On 06-01-2021 14:06, Bharath Rupireddy wrote:
On Wed, Jan 6, 2021 at 12:56 PM Luc Vlaming <l...@swarm64.com> wrote:
The main reason for me for wanting a single API is that I would like the
decision of using single or multi inserts to move to inside the tableam.
For e.g. a heap insert we might want to put the threshold at e.g. 100
rows so that the overhead of buffering the tuples is actually
compensated. For other tableam this logic might also be quite different,
and I think therefore that it shouldn't be e.g. COPY or CTAS deciding
whether or not multi inserts should be used. Because otherwise the thing
we'll get is that there will be tableams that will ignore this flag and
do their own thing anyway.
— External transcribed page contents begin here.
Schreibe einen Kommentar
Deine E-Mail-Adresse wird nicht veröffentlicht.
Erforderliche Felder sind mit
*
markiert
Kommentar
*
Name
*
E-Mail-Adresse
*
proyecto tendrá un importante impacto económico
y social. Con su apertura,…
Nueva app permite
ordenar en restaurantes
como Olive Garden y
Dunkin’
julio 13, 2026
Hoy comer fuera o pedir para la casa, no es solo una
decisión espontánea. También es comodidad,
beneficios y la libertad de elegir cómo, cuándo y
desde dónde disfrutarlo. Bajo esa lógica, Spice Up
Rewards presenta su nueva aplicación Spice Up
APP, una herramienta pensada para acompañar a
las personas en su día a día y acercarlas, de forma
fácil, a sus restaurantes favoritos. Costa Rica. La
I'd rather have an API that gives all
necessary information to the tableam and then make the tableam do "the
right thing".

Another reason I'm suggesting this API is that I would expect that the
begin is called in a different place in the code for the (multiple)
inserts than the actual insert statement.
To me conceptually the begin and end are like e.g. the executor begin
and end: you prepare the inserts with the knowledge you have at that
point. I assumed (wrongly?) that during the start of the statement one
knows best how many rows are coming; and then the actual insertion of
the row doesn't have to deal anymore with multi/single inserts, choosing
when to buffer or not, because that information has already been given
during the initial phase. One of the reasons this is appealing to me is
that e.g. in [1] there was discussion on when to switch to a multi
insert state, and imo this should be up to the tableam.
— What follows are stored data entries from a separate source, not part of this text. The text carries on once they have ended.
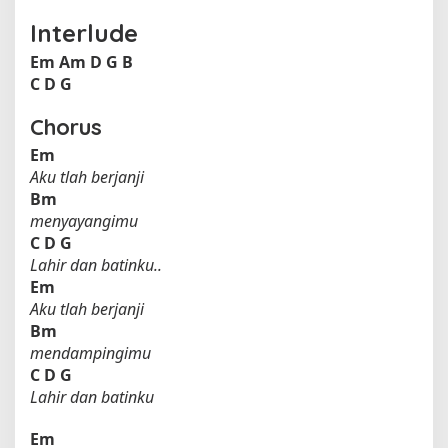
Interlude
Em
Am
D
G
B
C
D
G
Chorus
Em
Aku tlah berjanji
Bm
menyayangimu
C
D
G
Lahir dan batinku..
Em
Aku tlah berjanji
Bm
mendampingimu
C
D
G
Lahir dan batinku
Em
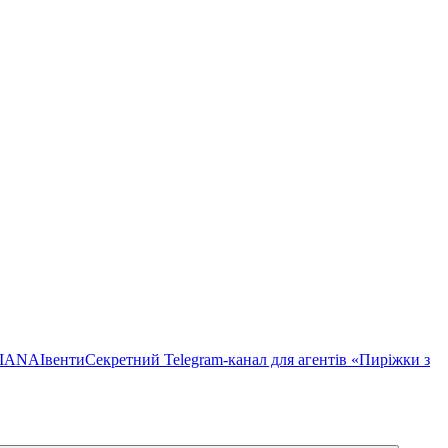
TIANA
Івенти
Секретний Telegram-канал для агентів «Пиріжки з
Agree that whether to go with the multi or single inserts should be
completely left to tableam implementation, we, as callers of those API
just need to inform whether we expect single or multiple rows, and it
should be left to tableam implementation whether to actually go with
buffering or single inserts. ISTM that it's an elegant way of making
the API generic and abstracting everything from the callers. What I
wonder is how can we know in advance the expected row count that we
need to pass in to heap_insert_begin()? IIUC, we can not estimate the
upcoming rows in COPY, Insert Into Select, or Refresh Mat View or some
other insert queries?  Of course, we can look at the planner's
estimated row count for the selects in COPY, Insert Into Select or
Refresh Mat View after the planning, but to me that's not something we
can depend on and pass in the row count to the insert APIs.
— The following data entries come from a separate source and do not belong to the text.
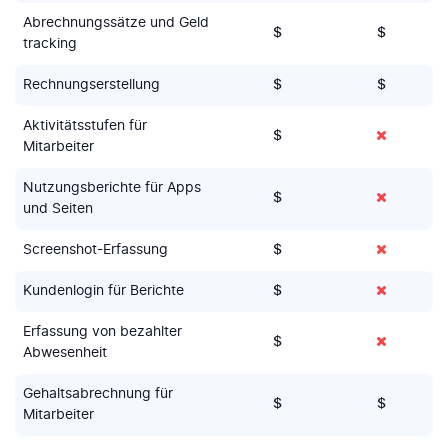
Abrechnungssätze und Geld
$
$
tracking
Rechnungserstellung
$
$
Aktivitätsstufen für
$
Mitarbeiter
Nutzungsberichte für Apps
$
und Seiten
Screenshot-Erfassung
$
Kundenlogin für Berichte
$
Erfassung von bezahlter
$
Abwesenheit
Gehaltsabrechnung für
$
$
Mitarbeiter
When we don't know the expected row count, why can't we(as callers of
the APIs) tell the APIs something like, "I'm intending to perform
multi inserts, so if possible and if you have a mechanism to buffer
the slots, do it, otherwise insert the tuples one by one, or else do
whatever you want to do with the tuples I give it you". So, in case of
COPY we can ask the API for multi inserts and call heap_insert_begin()
and heap_insert_v2().


I thought that when it is available (because of planning) it would be nice to pass it in. If you don't know you could pass in a 1 for doing single inserts, and e.g. -1 or max-int for streaming. The reason I proposed it is so that tableam's have as much knowledge as posisble to do the right thing. is_multi does also work of course but is just somewhat less informative.

What to me seemed somewhat counterintuitive is that with the proposed API it is possible to say is_multi=true and then still call heap_insert_v2 to do a single insert.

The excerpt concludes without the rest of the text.